**Exercise instructions**:
Lines that include the string "clear" are the ones to copy from the entries below.

**Data to process**:
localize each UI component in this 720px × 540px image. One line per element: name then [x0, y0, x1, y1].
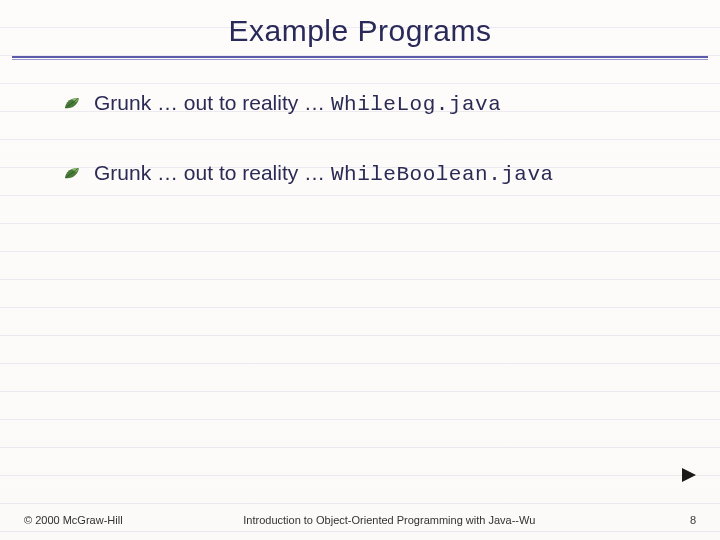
play-icon[interactable]: [680, 466, 698, 484]
slide-title: Example Programs: [0, 14, 720, 48]
content-area: Grunk … out to reality … WhileLog.java G…: [0, 62, 720, 186]
footer-title: Introduction to Object-Oriented Programm…: [123, 514, 656, 526]
bullet-lead: Grunk … out to reality …: [94, 91, 325, 114]
bullet-item: Grunk … out to reality … WhileLog.java: [64, 90, 680, 116]
title-underline: [0, 56, 720, 62]
leaf-bullet-icon: [64, 166, 80, 180]
leaf-bullet-icon: [64, 96, 80, 110]
bullet-text: Grunk … out to reality … WhileLog.java: [94, 91, 501, 116]
title-area: Example Programs: [0, 0, 720, 62]
bullet-code: WhileBoolean.java: [331, 163, 554, 186]
svg-marker-0: [682, 468, 696, 482]
footer-copyright: © 2000 McGraw-Hill: [24, 514, 123, 526]
footer: © 2000 McGraw-Hill Introduction to Objec…: [0, 514, 720, 526]
page-number: 8: [656, 514, 696, 526]
bullet-code: WhileLog.java: [331, 93, 501, 116]
bullet-item: Grunk … out to reality … WhileBoolean.ja…: [64, 160, 680, 186]
bullet-lead: Grunk … out to reality …: [94, 161, 325, 184]
bullet-text: Grunk … out to reality … WhileBoolean.ja…: [94, 161, 554, 186]
slide: Example Programs Grunk … out to reality …: [0, 0, 720, 540]
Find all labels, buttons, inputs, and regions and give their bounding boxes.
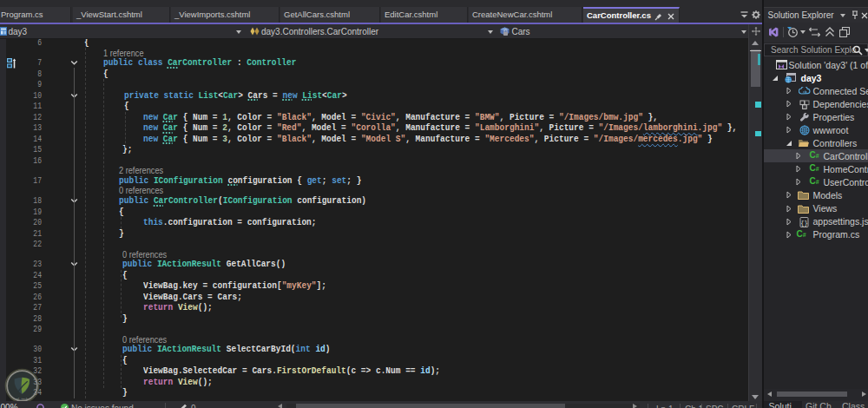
svg-text:{}: {} [800, 219, 807, 226]
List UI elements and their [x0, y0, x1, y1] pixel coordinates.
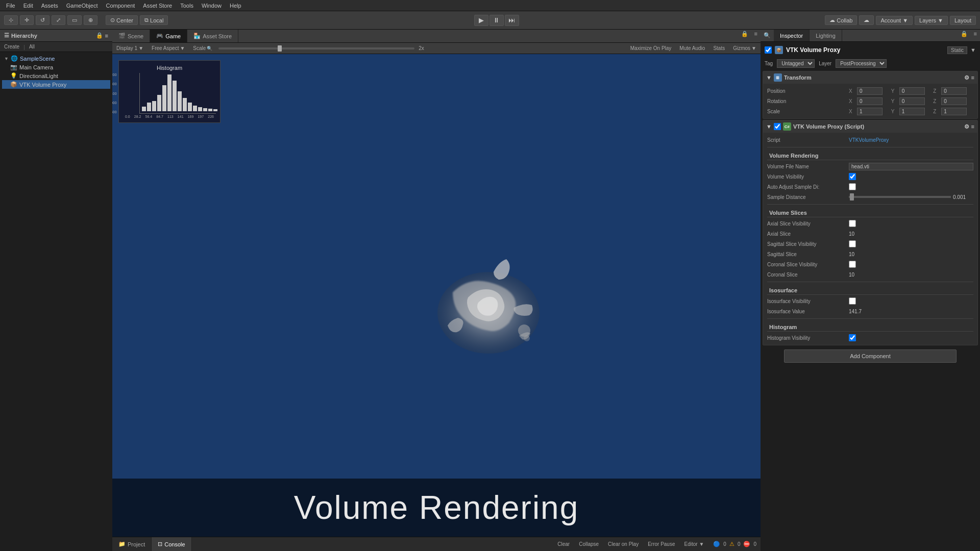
inspector-lock-icon[interactable]: 🔒 [958, 30, 971, 41]
center-btn[interactable]: ⊙ Center [106, 15, 138, 25]
rect-tool-btn[interactable]: ▭ [67, 15, 82, 25]
isosurface-visibility-checkbox[interactable] [849, 297, 856, 305]
collapse-btn[interactable]: Collapse [576, 540, 602, 548]
hierarchy-all-btn[interactable]: All [27, 43, 37, 51]
sagittal-visibility-checkbox[interactable] [849, 240, 856, 247]
scale-value: X Y Z [849, 108, 973, 115]
error-pause-btn[interactable]: Error Pause [645, 540, 678, 548]
vtk-volume-proxy-item[interactable]: 📦 VTK Volume Proxy [2, 80, 110, 89]
menu-gameobject[interactable]: GameObject [62, 2, 102, 10]
volume-visibility-checkbox[interactable] [849, 173, 856, 180]
rotation-y-input[interactable] [899, 97, 925, 105]
scale-z-input[interactable] [941, 108, 967, 115]
console-tab[interactable]: ⊡ Console [152, 537, 191, 551]
combined-tool-btn[interactable]: ⊕ [84, 15, 97, 25]
cloud-btn[interactable]: ☁ [859, 15, 874, 25]
layout-btn[interactable]: Layout [950, 16, 976, 25]
transform-header[interactable]: ▼ ⊞ Transform ⚙ ≡ [763, 71, 977, 84]
position-y-input[interactable] [899, 87, 925, 95]
step-button[interactable]: ⏭ [505, 15, 519, 26]
display-selector[interactable]: Display 1 ▼ [114, 45, 145, 51]
menu-asset-store[interactable]: Asset Store [139, 2, 176, 10]
collab-btn[interactable]: ☁ Collab [825, 15, 857, 25]
pause-button[interactable]: ⏸ [489, 15, 504, 26]
vtk-script-settings-icon[interactable]: ⚙ [964, 123, 969, 130]
position-z-input[interactable] [941, 87, 967, 95]
game-tab[interactable]: 🎮 Game [150, 30, 187, 42]
editor-btn[interactable]: Editor ▼ [681, 540, 707, 548]
scale-x-input[interactable] [857, 108, 883, 115]
transform-settings-icon[interactable]: ⚙ [964, 74, 969, 81]
histogram-chart [139, 73, 216, 114]
axial-visibility-checkbox[interactable] [849, 220, 856, 227]
maximize-on-play-btn[interactable]: Maximize On Play [628, 45, 674, 51]
scale-slider[interactable] [218, 47, 414, 49]
aspect-selector[interactable]: Free Aspect ▼ [150, 45, 187, 51]
tag-dropdown[interactable]: Untagged [777, 59, 815, 68]
account-btn[interactable]: Account ▼ [876, 16, 913, 25]
rotate-tool-btn[interactable]: ↺ [36, 15, 50, 25]
asset-store-tab[interactable]: 🏪 Asset Store [187, 30, 238, 42]
scale-tool-btn[interactable]: ⤢ [52, 15, 65, 25]
scene-tab[interactable]: 🎬 Scene [112, 30, 150, 42]
play-controls: ▶ ⏸ ⏭ [474, 15, 519, 26]
mute-audio-btn[interactable]: Mute Audio [677, 45, 707, 51]
directional-light-item[interactable]: 💡 DirectionalLight [2, 71, 110, 80]
add-component-btn[interactable]: Add Component [784, 349, 957, 363]
scale-y-input[interactable] [899, 108, 925, 115]
sample-distance-slider[interactable] [849, 196, 951, 198]
move-tool-btn[interactable]: ✛ [20, 15, 34, 25]
coronal-visibility-checkbox[interactable] [849, 261, 856, 268]
play-button[interactable]: ▶ [474, 15, 488, 26]
rotation-z-input[interactable] [941, 97, 967, 105]
menu-file[interactable]: File [2, 2, 19, 10]
sagittal-slice-row: Sagittal Slice 10 [767, 249, 973, 259]
layer-dropdown[interactable]: PostProcessing [836, 59, 887, 68]
file-name-input[interactable] [849, 163, 973, 170]
clear-on-play-btn[interactable]: Clear on Play [605, 540, 642, 548]
inspector-tab[interactable]: Inspector [774, 30, 810, 41]
menu-help[interactable]: Help [226, 2, 246, 10]
menu-component[interactable]: Component [102, 2, 139, 10]
right-controls: ☁ Collab ☁ Account ▼ Layers ▼ Layout [825, 15, 976, 25]
scene-lock-icon[interactable]: 🔒 [738, 30, 751, 42]
lighting-tab[interactable]: Lighting [810, 30, 842, 41]
hierarchy-create-btn[interactable]: Create [2, 43, 21, 51]
position-x-input[interactable] [857, 87, 883, 95]
object-active-checkbox[interactable] [765, 46, 772, 54]
hierarchy-lock-icon[interactable]: 🔒 [96, 32, 103, 39]
hierarchy-menu-icon[interactable]: ≡ [105, 33, 108, 39]
histogram-bar-9 [188, 103, 192, 111]
menu-window[interactable]: Window [198, 2, 226, 10]
rotation-x-input[interactable] [857, 97, 883, 105]
scale-control[interactable]: Scale 🔍 [191, 45, 214, 51]
scene-item[interactable]: ▼ 🌐 SampleScene [2, 54, 110, 63]
layers-btn[interactable]: Layers ▼ [915, 16, 948, 25]
menu-assets[interactable]: Assets [37, 2, 62, 10]
rotation-y-field: Y [891, 97, 932, 105]
main-camera-item[interactable]: 📷 Main Camera [2, 63, 110, 71]
histogram-visibility-checkbox[interactable] [849, 334, 856, 341]
rotation-z-label: Z [933, 98, 940, 104]
position-x-label: X [849, 88, 856, 94]
auto-adjust-checkbox[interactable] [849, 183, 856, 190]
project-tab[interactable]: 📁 Project [112, 537, 152, 551]
local-label: Local [150, 17, 163, 23]
center-icon: ⊙ [110, 17, 115, 23]
static-dropdown-icon[interactable]: ▼ [970, 47, 976, 53]
hierarchy-icon: ☰ [4, 32, 9, 39]
clear-btn[interactable]: Clear [554, 540, 573, 548]
gizmos-btn[interactable]: Gizmos ▼ [731, 45, 758, 51]
transform-tool-btn[interactable]: ⊹ [4, 15, 18, 25]
warning-count: 0 [738, 541, 741, 547]
vtk-script-header[interactable]: ▼ C# VTK Volume Proxy (Script) ⚙ ≡ [763, 120, 977, 133]
menu-tools[interactable]: Tools [176, 2, 198, 10]
local-btn[interactable]: ⧉ Local [140, 15, 168, 25]
vtk-script-active[interactable] [774, 123, 781, 130]
scene-menu-icon[interactable]: ≡ [751, 30, 761, 42]
transform-menu-icon[interactable]: ≡ [971, 74, 974, 81]
menu-edit[interactable]: Edit [19, 2, 37, 10]
vtk-script-menu-icon[interactable]: ≡ [971, 123, 974, 130]
stats-btn[interactable]: Stats [711, 45, 727, 51]
inspector-menu-icon[interactable]: ≡ [971, 30, 980, 41]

**Answer to this problem**:
clear-on-play-btn[interactable]: Clear on Play [605, 540, 642, 548]
clear-btn[interactable]: Clear [554, 540, 573, 548]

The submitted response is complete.